Exercise | Answer with a single number: the count of lines below that hold "coordinates".

Dataset extract |
• • • • • • •

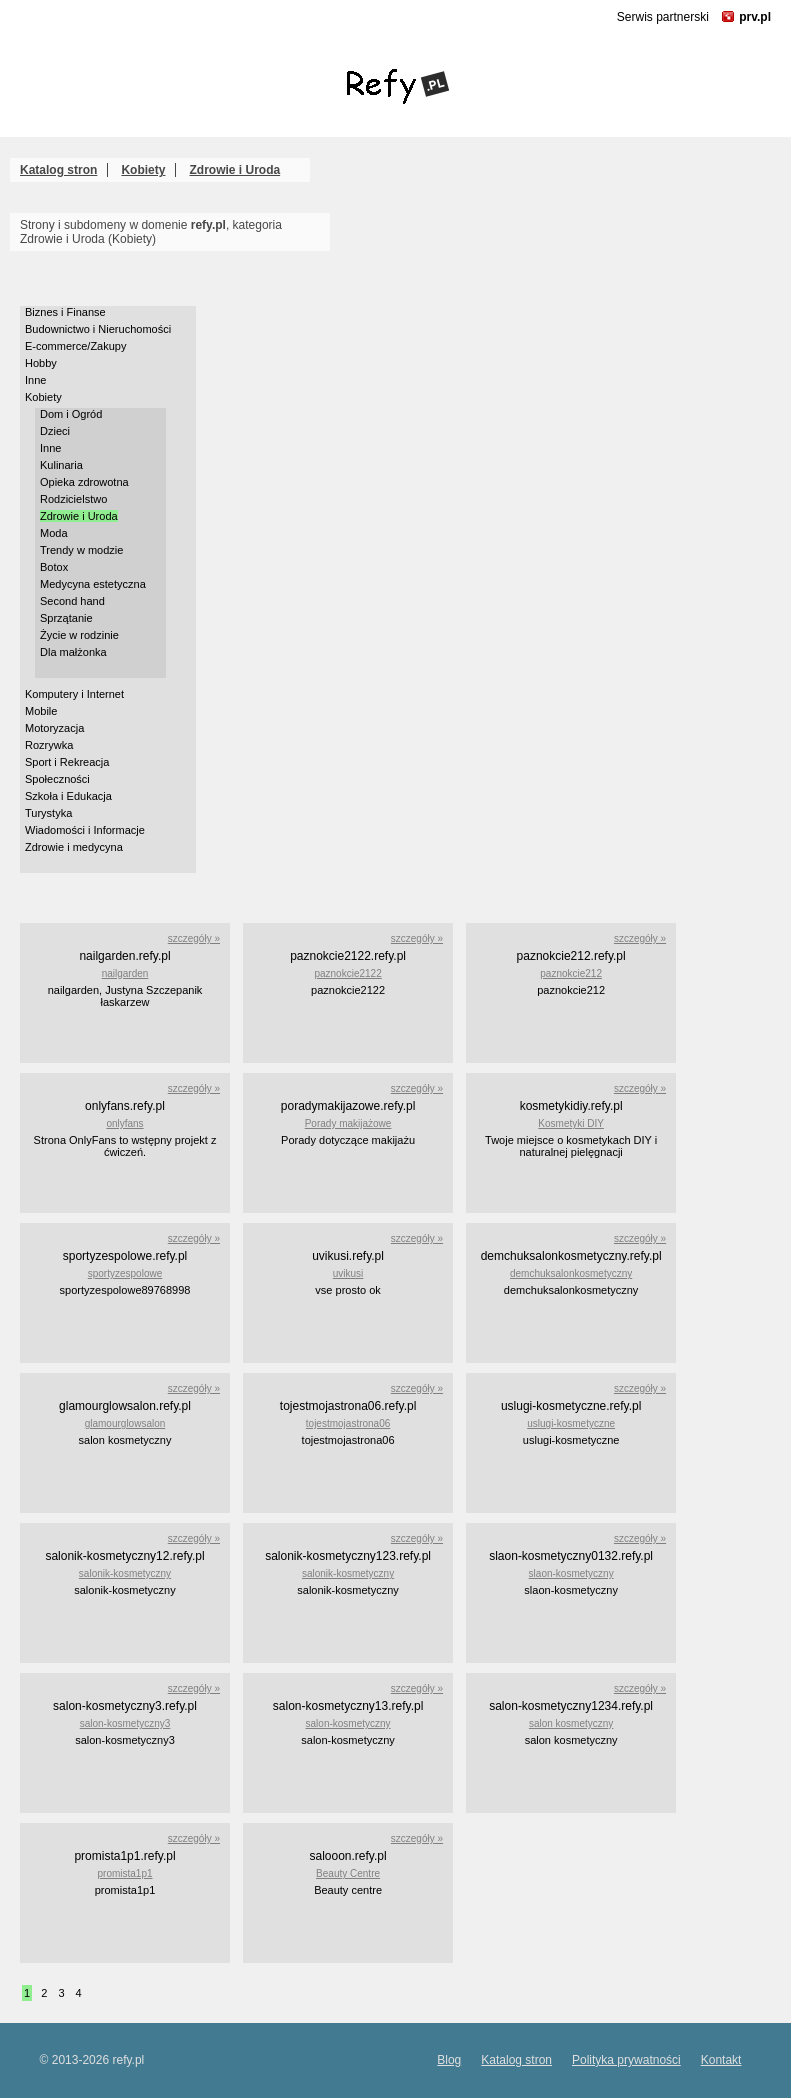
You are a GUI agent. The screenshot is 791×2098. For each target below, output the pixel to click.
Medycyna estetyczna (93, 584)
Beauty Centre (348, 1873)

• • • • • • •

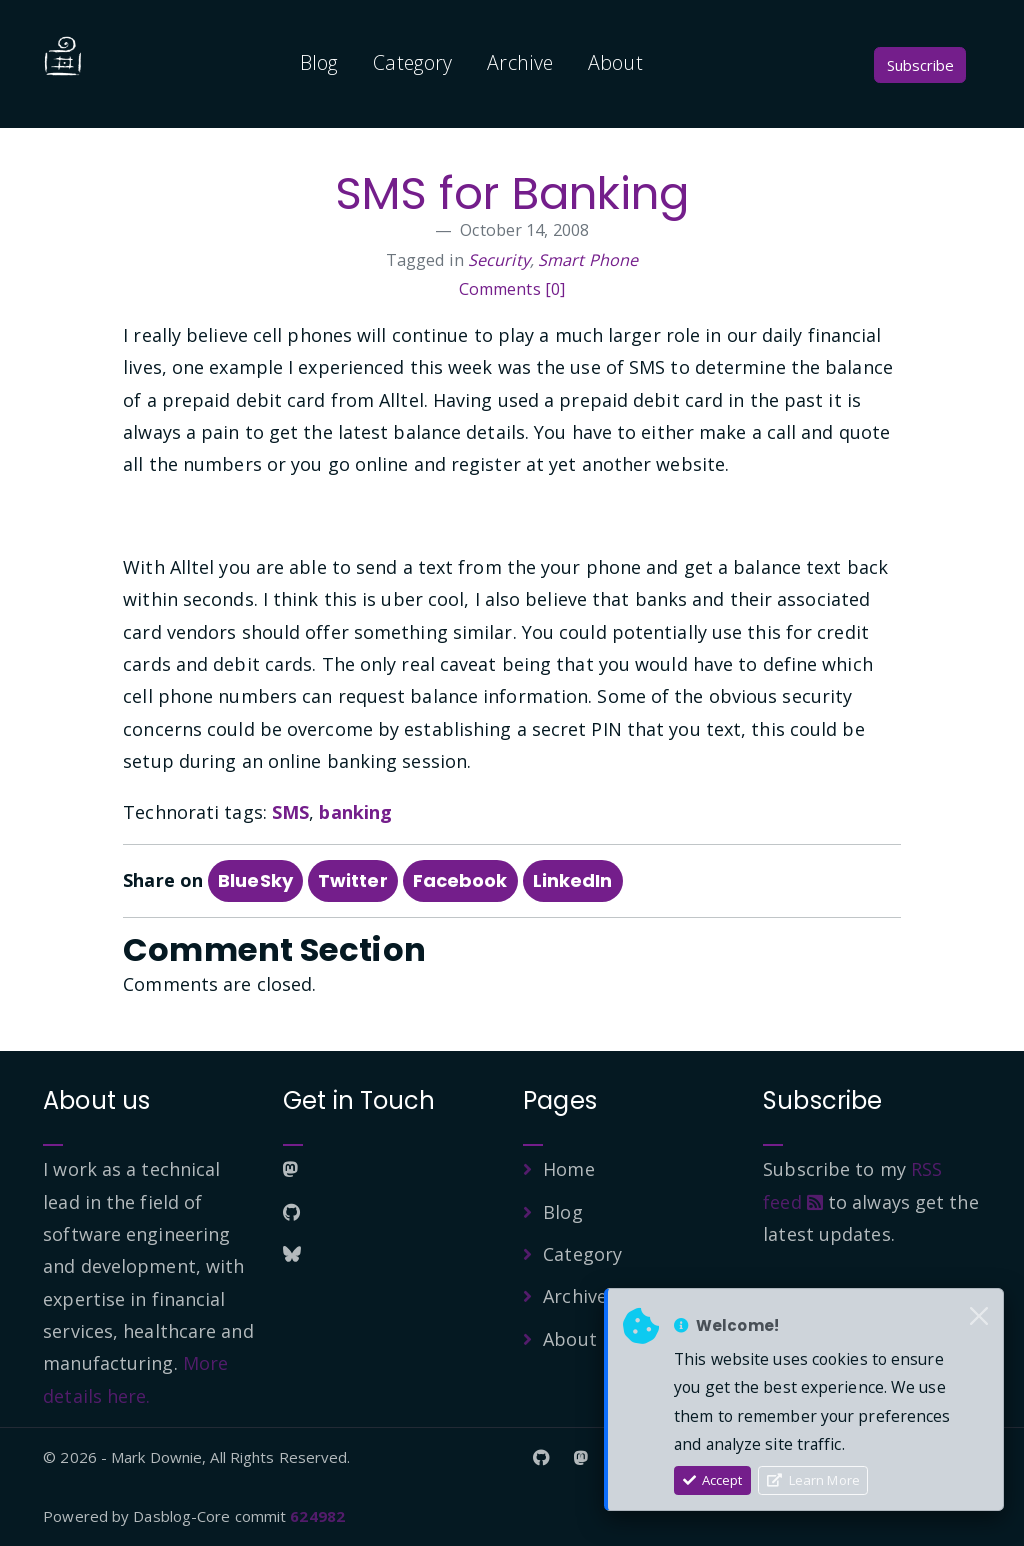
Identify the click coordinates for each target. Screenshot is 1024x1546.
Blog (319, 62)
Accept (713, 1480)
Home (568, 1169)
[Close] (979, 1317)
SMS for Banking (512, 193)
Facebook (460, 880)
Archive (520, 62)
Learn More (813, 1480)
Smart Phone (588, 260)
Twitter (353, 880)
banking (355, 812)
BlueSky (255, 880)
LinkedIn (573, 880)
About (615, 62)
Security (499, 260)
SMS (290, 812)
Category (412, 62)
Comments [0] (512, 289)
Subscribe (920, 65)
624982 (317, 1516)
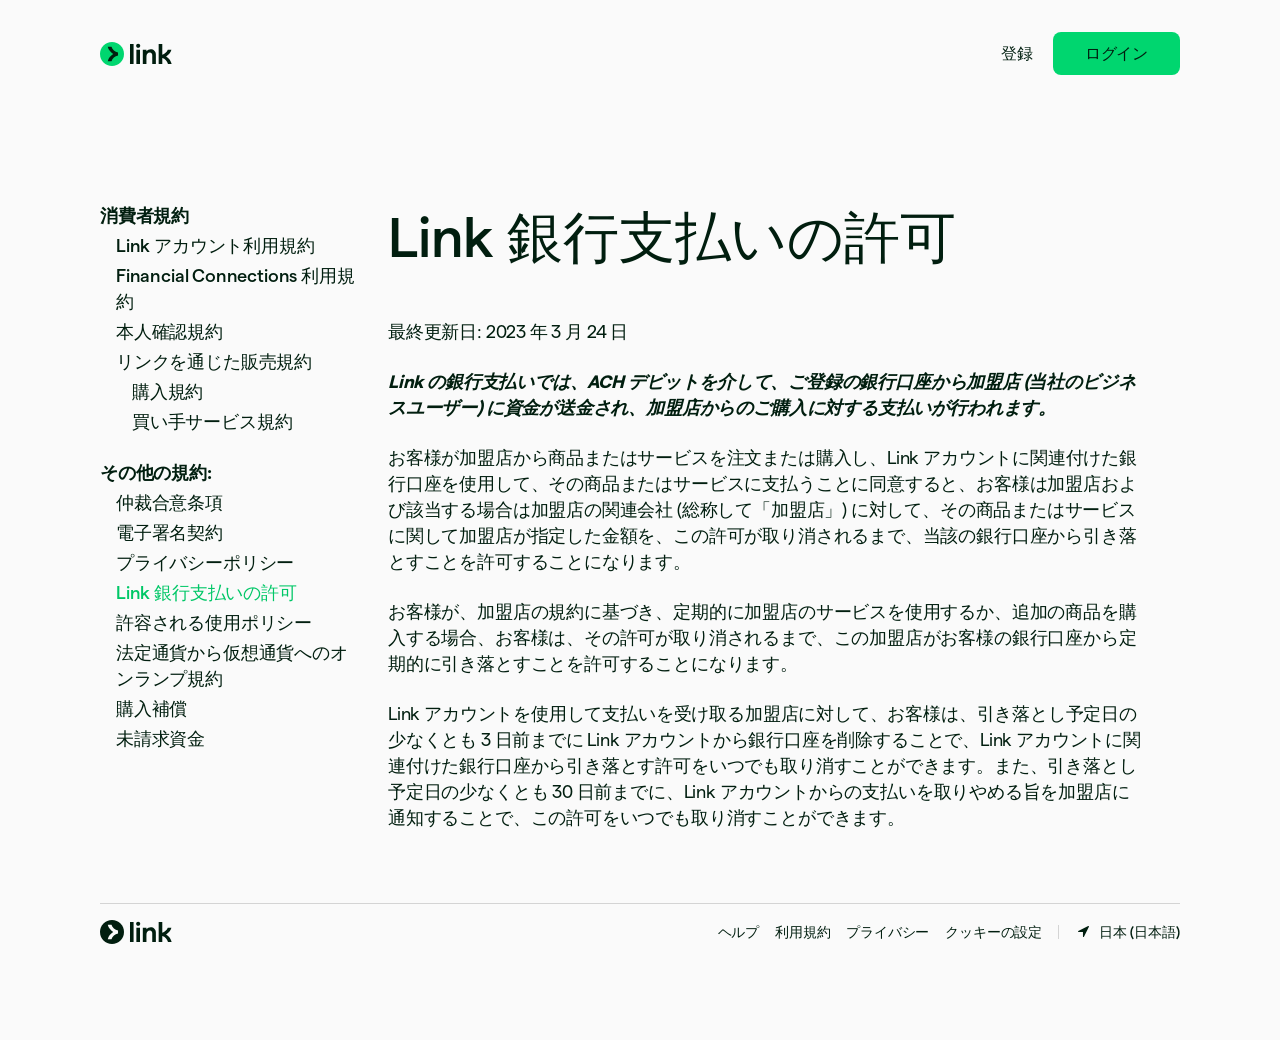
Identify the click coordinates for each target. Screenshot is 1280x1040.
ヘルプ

• • • • • • •

Output below | 2